Last week I wrote about why the latest attempt to shore up the Euro and address Greece's financial problems seems unlikely to work. The markets rallied big time as a result of the deal, but now analysts are increasingly worrying that this is merely another band-aid that will only allow Europe's real wound to fester.

Liam Halligan makes an important point in the Telegraph, that the continued bailout of the Greeks, with fig leaf promises of “austerity” measures that are never actually implemented, creates a problem beyond what it means for Greece's balance sheets. Why should other governments, from Spain to Portugal to Ireland, bother pushing fiscal responsibility on unhappy citizens when the EU will just come to the rescue of overly-generous benefit systems that remain unchanged?

This is the same problem that pervades any bailout, whether its U.S. auto companies saddled with crazy union health care systems or underwater home-owners. Government has to take from responsible taxpayers and companies to pay off those that have, whether by bad luck or bad choices, gotten themselves into trouble.

Of course, we sympathize with people who through no fault of their own end up in tough situations, but the core problem is that it is hard, if not impossible, for government to protect those that we might agree could simply use a break, while not opening to door to those looking to abuse the system.

We know how this works in our own lives. If a friend or family member gets ill, loses a job, or has some other problem that they are struggling to address, we are happy to lend a hand to help that person get back on their feet. But you know that giving a loan to an alcoholic uncle or your neighbor's latest get-rich-quick-scheme is worse that wasteful, it's enabling bad behavior. Government has little to no ability to differentiate between such situations, and the political process makes efforts to help ripe for exploitation.

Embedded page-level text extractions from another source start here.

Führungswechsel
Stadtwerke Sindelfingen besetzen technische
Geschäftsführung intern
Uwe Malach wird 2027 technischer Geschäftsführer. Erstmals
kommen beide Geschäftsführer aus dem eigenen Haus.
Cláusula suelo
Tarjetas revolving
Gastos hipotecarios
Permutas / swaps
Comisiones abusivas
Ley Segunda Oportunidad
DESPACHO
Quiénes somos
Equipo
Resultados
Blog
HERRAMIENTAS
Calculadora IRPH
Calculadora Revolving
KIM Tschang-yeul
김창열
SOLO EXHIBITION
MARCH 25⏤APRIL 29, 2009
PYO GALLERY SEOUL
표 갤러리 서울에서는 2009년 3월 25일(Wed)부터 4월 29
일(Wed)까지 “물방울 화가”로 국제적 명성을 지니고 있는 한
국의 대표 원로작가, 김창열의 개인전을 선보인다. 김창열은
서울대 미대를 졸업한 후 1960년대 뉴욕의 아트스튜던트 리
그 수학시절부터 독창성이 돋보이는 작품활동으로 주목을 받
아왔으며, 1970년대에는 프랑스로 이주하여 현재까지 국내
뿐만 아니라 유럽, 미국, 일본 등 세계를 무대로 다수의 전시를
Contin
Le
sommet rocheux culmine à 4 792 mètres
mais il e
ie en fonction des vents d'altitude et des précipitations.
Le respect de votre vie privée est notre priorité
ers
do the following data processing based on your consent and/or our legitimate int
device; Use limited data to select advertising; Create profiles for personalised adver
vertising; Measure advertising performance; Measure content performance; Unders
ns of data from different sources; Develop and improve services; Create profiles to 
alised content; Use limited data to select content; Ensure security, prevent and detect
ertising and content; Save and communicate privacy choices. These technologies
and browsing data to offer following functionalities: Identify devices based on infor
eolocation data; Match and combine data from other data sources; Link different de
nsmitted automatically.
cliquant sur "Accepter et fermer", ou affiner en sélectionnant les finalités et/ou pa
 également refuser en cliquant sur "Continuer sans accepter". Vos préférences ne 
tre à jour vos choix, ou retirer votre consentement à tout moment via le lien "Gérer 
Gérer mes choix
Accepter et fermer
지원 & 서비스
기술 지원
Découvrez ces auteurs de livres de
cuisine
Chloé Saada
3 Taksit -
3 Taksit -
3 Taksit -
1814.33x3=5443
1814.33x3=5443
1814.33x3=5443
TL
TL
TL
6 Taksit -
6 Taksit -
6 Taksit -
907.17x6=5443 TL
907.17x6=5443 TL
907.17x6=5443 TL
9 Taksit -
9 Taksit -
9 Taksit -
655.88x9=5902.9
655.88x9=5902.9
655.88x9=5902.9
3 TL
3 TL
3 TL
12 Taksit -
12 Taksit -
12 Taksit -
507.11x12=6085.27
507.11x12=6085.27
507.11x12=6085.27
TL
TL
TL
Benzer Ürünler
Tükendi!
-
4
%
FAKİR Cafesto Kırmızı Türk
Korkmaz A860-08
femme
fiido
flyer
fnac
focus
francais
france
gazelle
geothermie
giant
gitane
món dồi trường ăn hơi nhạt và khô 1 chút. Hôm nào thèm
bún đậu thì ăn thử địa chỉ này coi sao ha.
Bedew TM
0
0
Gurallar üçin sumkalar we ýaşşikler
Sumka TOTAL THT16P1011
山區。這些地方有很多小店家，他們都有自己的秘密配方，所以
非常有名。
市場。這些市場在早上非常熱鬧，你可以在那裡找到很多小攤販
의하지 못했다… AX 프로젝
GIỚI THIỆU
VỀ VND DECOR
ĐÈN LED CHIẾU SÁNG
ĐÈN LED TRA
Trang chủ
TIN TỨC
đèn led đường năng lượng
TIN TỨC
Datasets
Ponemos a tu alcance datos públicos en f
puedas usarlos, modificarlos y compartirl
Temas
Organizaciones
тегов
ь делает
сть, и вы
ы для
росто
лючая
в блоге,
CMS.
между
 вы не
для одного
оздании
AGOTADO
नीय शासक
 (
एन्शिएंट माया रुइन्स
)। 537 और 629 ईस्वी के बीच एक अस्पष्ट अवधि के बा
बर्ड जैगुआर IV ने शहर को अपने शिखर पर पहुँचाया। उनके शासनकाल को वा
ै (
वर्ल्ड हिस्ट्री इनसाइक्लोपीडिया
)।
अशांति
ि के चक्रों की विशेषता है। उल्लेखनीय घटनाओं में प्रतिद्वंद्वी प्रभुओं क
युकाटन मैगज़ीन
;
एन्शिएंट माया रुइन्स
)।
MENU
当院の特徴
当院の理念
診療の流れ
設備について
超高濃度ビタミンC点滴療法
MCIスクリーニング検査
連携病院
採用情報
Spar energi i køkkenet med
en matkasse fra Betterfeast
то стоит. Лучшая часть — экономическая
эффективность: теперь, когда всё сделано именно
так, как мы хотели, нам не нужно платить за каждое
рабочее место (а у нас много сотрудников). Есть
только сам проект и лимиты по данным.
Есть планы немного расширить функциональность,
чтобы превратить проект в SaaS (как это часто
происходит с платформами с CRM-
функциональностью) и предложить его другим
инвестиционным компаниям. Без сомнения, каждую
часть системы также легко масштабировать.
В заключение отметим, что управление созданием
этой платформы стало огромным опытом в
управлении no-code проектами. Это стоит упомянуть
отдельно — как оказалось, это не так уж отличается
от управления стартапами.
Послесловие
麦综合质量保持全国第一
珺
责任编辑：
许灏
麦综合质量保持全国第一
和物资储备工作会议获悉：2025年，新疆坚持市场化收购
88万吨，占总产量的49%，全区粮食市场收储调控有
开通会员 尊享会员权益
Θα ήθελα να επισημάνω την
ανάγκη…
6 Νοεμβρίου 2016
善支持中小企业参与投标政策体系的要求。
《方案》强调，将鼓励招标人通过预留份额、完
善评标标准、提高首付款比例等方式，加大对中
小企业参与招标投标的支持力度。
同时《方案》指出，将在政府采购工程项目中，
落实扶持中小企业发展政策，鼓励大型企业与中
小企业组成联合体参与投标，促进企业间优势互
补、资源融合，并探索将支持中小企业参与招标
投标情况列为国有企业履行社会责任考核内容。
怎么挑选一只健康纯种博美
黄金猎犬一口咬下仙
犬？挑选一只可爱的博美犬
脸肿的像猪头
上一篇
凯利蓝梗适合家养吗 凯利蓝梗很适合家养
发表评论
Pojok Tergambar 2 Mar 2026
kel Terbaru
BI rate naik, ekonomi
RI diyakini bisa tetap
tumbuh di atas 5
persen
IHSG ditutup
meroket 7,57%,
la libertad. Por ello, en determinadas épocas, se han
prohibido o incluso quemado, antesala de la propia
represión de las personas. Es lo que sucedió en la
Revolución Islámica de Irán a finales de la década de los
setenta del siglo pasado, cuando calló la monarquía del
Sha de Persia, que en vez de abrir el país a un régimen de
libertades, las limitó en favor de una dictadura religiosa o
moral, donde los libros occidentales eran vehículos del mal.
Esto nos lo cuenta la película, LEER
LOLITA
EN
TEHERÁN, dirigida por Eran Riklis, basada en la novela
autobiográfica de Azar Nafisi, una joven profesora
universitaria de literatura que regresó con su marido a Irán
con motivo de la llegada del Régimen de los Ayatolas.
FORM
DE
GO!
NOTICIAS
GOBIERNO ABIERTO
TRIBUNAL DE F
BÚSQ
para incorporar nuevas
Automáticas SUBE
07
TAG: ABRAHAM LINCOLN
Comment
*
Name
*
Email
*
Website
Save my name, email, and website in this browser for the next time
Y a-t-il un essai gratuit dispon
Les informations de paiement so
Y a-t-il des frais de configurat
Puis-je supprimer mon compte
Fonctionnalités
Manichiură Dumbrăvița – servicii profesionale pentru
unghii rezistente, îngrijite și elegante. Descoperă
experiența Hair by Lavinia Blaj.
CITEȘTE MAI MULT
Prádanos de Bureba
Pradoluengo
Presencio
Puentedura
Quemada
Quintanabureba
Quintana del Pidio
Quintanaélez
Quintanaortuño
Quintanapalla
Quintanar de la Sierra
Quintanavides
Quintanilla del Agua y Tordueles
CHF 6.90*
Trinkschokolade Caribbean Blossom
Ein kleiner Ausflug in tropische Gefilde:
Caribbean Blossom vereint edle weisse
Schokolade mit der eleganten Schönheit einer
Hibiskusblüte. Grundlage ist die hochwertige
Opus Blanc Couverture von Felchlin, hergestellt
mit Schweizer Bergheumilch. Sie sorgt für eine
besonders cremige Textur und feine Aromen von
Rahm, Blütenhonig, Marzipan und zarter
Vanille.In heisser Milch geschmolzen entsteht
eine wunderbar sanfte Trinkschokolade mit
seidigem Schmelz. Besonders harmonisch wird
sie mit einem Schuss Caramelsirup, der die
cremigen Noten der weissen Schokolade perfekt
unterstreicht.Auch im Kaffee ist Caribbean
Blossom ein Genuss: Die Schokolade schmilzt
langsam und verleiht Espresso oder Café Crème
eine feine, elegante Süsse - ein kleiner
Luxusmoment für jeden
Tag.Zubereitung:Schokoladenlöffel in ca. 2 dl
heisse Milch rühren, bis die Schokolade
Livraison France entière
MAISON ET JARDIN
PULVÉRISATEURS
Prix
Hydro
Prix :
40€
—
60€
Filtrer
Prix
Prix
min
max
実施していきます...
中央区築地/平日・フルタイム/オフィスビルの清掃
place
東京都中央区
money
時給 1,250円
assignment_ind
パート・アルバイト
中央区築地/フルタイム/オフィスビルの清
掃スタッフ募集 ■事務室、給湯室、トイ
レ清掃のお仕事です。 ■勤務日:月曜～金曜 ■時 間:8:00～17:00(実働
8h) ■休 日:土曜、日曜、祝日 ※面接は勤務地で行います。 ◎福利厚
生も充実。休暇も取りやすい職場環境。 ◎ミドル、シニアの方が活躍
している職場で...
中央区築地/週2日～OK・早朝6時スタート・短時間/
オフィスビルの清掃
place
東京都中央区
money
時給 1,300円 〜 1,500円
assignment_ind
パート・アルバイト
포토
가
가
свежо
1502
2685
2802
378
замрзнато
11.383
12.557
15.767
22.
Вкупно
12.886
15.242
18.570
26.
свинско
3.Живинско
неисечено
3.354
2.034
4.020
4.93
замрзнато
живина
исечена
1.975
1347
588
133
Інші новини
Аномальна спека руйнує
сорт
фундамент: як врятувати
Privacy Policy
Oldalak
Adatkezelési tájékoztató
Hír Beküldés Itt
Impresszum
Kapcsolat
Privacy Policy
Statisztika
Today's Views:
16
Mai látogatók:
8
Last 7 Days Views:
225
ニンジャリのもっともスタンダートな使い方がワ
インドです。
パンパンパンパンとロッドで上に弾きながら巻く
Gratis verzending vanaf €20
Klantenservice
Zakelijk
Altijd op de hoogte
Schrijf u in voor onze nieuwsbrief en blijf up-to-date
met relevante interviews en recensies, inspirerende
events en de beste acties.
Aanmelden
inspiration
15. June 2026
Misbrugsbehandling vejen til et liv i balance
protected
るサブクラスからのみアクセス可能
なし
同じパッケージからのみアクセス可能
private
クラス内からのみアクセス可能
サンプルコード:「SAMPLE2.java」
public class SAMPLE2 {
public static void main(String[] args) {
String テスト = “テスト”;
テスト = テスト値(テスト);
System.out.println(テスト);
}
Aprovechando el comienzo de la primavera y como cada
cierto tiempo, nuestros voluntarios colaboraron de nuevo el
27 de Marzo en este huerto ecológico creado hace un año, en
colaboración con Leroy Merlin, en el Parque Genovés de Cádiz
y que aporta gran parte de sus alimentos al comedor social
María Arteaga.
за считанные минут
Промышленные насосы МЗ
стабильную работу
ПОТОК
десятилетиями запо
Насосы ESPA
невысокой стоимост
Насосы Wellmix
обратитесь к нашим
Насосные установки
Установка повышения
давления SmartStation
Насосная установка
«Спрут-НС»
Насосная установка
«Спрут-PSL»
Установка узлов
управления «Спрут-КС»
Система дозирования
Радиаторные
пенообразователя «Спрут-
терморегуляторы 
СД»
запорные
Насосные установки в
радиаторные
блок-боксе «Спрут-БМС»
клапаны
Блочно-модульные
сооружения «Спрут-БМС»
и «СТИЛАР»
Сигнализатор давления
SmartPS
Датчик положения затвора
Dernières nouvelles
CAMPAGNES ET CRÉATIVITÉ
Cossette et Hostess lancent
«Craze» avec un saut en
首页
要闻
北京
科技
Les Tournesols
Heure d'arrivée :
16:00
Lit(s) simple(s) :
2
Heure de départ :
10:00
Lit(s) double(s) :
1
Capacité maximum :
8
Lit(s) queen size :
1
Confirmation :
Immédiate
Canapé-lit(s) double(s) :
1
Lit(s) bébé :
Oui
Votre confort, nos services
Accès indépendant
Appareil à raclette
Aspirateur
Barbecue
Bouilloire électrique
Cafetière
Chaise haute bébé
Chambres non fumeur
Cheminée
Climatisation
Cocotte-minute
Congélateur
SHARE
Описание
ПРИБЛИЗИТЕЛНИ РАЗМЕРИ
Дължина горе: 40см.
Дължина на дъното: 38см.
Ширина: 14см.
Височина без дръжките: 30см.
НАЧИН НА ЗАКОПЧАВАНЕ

Governments would better serve citizens by embracing a little humility. The Obama Administration can't really control housing prices and to the extent that it tries to, it will create far more problems for home owners, the credit industry, and potential buyers than it solves. Well-intentioned EU bailouts also won't solve Greek's core budget problems—or at least not without incredibly high costs for other countries. The EU leaders may be frustrated that the markets are increasingly skeptical of their latest solutions. But there is wisdom in those markets who recognize that propping up an inherently flawed system can't be a victory for long—and is a long-term losing strategy.